Transcribed page contents
****************

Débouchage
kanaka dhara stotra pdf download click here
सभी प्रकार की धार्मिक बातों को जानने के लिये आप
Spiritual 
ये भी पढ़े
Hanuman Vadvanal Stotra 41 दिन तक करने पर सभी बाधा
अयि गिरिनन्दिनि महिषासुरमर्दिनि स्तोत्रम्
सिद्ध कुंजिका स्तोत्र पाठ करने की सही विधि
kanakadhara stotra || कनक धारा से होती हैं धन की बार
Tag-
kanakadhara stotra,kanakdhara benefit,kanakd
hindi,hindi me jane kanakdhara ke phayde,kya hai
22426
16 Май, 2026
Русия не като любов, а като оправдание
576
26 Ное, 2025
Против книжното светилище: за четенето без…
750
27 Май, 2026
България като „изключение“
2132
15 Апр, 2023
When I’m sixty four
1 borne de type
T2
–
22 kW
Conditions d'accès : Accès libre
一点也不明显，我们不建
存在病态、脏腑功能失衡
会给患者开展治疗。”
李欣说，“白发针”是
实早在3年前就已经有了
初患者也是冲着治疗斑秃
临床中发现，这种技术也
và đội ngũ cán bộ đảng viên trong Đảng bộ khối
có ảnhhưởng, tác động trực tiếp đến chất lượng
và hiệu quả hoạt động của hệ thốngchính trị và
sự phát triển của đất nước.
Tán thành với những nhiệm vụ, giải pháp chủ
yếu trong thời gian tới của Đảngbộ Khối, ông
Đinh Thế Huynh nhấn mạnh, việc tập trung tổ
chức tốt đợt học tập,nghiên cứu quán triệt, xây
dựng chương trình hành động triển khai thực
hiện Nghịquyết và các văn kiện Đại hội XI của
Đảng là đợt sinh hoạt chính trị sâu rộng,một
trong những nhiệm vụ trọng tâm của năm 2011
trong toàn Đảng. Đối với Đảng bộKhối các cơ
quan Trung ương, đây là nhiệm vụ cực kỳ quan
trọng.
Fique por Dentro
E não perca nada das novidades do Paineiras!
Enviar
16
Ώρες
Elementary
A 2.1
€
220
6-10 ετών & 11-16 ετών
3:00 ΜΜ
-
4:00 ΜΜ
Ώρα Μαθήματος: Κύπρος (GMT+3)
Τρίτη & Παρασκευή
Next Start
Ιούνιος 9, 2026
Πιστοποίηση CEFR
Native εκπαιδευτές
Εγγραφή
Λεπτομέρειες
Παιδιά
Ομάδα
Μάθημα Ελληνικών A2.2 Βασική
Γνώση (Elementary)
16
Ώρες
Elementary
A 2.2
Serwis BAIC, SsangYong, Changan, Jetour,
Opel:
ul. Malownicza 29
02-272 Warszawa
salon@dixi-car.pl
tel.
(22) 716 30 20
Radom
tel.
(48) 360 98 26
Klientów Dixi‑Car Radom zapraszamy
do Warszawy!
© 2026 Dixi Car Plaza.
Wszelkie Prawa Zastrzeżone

****************

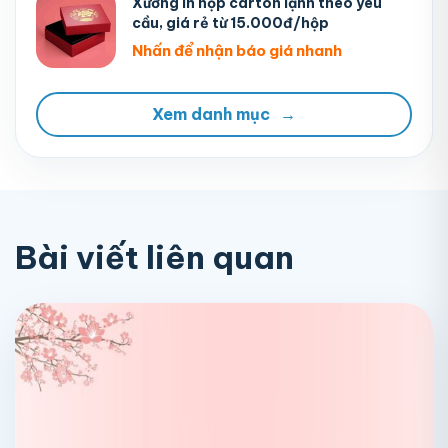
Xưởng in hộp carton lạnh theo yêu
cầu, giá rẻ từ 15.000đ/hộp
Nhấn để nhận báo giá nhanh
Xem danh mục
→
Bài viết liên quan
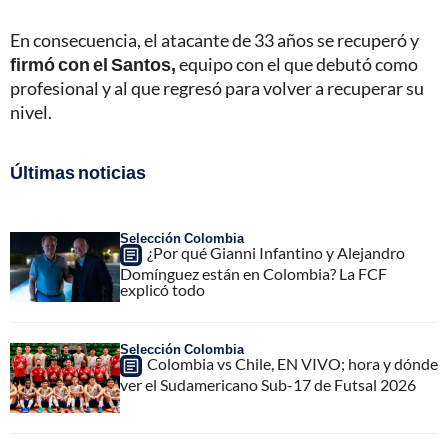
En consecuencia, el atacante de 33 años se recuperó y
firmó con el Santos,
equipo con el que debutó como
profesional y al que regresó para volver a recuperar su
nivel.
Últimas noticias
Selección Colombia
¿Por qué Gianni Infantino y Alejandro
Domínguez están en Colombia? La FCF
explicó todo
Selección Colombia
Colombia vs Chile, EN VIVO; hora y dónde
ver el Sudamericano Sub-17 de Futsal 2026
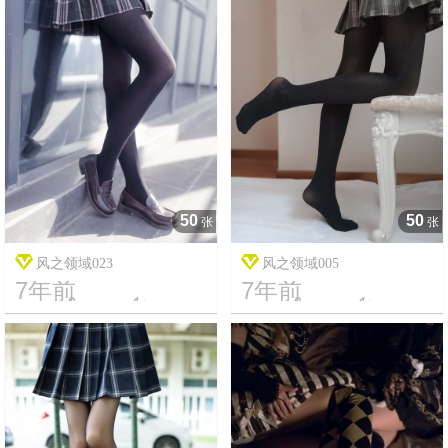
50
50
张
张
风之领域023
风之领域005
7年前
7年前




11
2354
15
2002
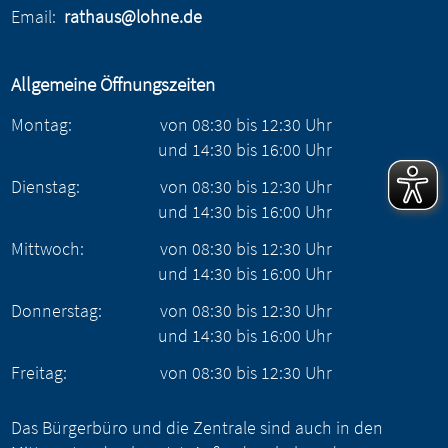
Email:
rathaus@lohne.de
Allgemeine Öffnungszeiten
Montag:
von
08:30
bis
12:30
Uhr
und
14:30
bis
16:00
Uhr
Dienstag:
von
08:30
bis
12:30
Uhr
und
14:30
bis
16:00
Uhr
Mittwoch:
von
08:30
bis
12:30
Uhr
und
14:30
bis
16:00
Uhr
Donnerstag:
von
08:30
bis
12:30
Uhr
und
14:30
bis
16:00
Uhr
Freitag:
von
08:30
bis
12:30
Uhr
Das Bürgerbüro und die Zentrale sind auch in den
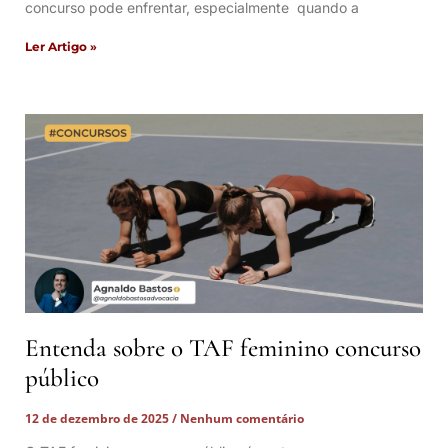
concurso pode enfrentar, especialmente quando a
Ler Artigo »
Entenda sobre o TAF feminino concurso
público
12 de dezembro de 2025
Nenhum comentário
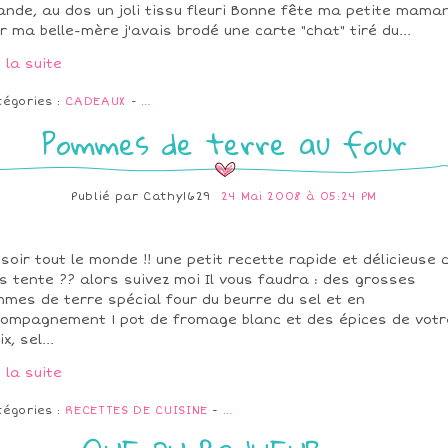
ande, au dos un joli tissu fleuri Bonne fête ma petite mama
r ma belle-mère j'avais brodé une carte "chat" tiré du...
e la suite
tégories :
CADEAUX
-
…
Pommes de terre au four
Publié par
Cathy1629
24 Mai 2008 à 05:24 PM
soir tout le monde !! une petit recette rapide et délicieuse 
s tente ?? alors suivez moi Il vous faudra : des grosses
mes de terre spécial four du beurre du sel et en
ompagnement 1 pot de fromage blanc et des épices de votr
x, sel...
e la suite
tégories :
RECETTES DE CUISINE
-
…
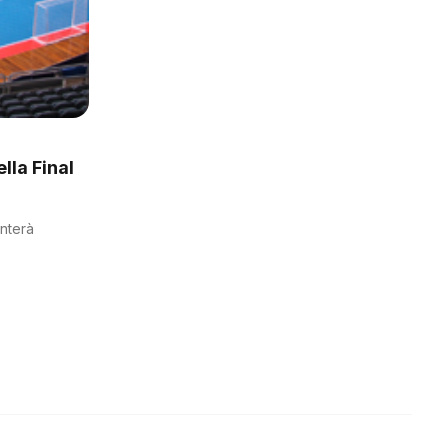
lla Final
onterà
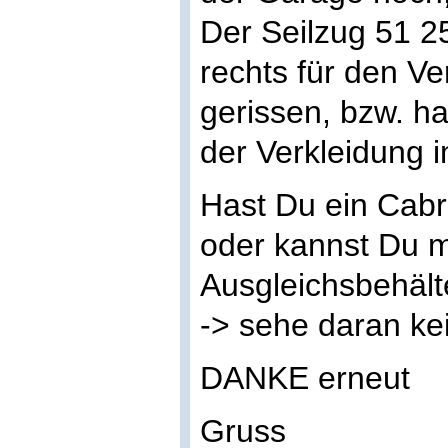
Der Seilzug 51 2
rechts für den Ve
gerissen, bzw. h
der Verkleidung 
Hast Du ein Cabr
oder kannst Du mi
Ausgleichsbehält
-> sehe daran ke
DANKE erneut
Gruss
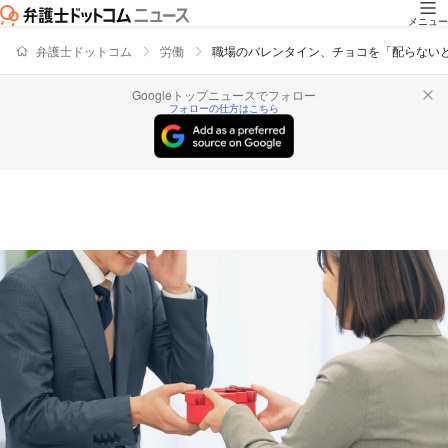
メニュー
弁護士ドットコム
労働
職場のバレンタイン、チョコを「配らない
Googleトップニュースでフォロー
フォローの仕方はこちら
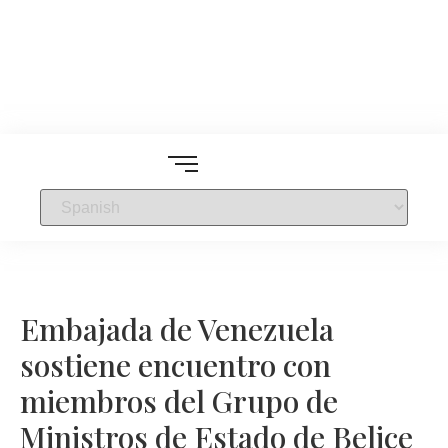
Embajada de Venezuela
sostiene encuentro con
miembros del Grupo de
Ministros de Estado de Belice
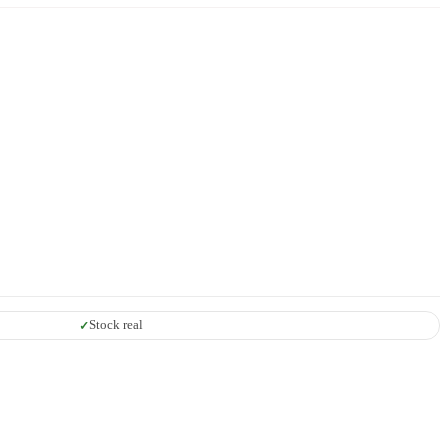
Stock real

****************

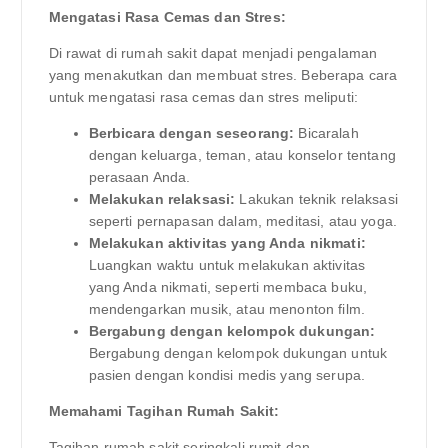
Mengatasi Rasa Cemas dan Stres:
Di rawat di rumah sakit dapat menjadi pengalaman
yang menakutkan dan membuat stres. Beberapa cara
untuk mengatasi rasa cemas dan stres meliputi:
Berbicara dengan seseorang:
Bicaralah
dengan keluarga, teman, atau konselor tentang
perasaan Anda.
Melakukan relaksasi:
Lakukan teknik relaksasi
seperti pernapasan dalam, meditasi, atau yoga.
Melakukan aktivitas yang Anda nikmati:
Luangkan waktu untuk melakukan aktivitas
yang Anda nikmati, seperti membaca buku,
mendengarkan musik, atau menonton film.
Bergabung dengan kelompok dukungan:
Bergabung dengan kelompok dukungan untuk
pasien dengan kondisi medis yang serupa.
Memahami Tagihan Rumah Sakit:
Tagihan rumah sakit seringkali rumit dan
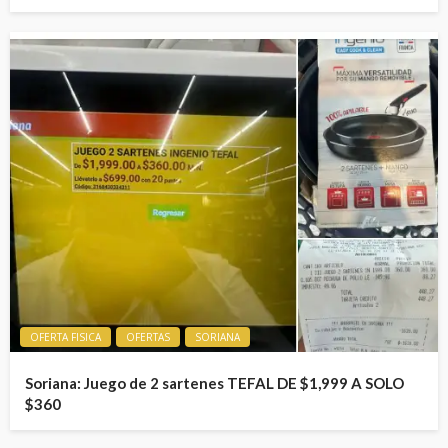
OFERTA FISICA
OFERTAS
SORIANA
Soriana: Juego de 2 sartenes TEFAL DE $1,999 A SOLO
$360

****************

> _Task to carry out_: Whenever a line above includes "atau", copy it in full.

> _Response area_:
dengan keluarga, teman, atau konselor tentang
seperti pernapasan dalam, meditasi, atau yoga.
mendengarkan musik, atau menonton film.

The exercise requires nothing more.